Sure, it’s probably a female; scholarship widely agrees on this. But is it a representation of a divine goddess, a fertility goddess, a household cult figure of mother earth / Gaia, or a priestess of some such religion? I do not know. Neither do you.
Yet scholars insist that the Venus of Willendorf is a female fertility goddess, the object of adoration, veneration and worship of a particular culture who deemed her role in their daily lives so important that they spent precious time, precious daylight carving her, in order to…pray to her? Worship her? Find favor from her during a hard bout of PMS? Says who?

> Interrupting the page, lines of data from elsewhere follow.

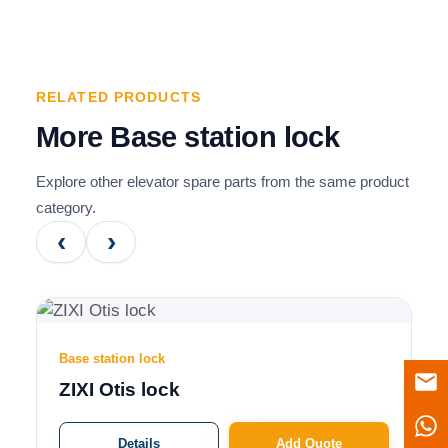
RELATED PRODUCTS
More Base station lock
Explore other elevator spare parts from the same product
category.
‹
›
Base station lock
ZIXI Otis lock
Details
Add Quote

Pretty much every textbook you can put your hands on. Remember, some scholars resent that the small work of art is titled “Venus” of Willendorf, re-naming her “Woman” of Willendorf, and yet these same scholars continue to both define and defend the artwork as a…yes, you guessed it – a goddess!
You will be well served to remember that just because you read it in an academic reference or textbook, or just because some PhD said it, doesn’t necessarily make it true. Theories are wonderful, so long as they remain in the realm of theory. It is when theories creep into the realm of facts – of truth – we should definitely duck down and take cover, lest we lose our heads.
I do think that what many scholars say about the Venus of Willendorf is most likely true. She probably did serve some purpose, at least for her maker, and she probably does somehow reference fertility. But the only certainty here is that at least one person found her of some import because she was carved, crafted, created.
Human hands made her; they even took the time to paint her with ground-up pigments, suspended in water with a little animal fat (a sacrifice in itself!) and painstakingly applied with a tool fashioned for just such a purpose – perhaps a twig or an old trusted reed. Could she have been someone’s young wife, claimed by death in childbirth? Could she be a tribute to a grandmother who laughed at counting calories? There are countless theories here; we just need to find the most reasonable one.
As you begin to look at art, maybe for the first time, or maybe for the first time since you were a child in school or a student in college, you should ask yourself these questions as a simple but effective way to begin to analyze art:
1) Who made it? When? Where? For whom? (If known)
2) Are there any witnesses? Written records? Photographs?
3) How does my life experience shed light on numbers 1 and 2?
Draw your own conclusions about any work of art you view from this quick assessment, and go from there to further your knowledge about art history.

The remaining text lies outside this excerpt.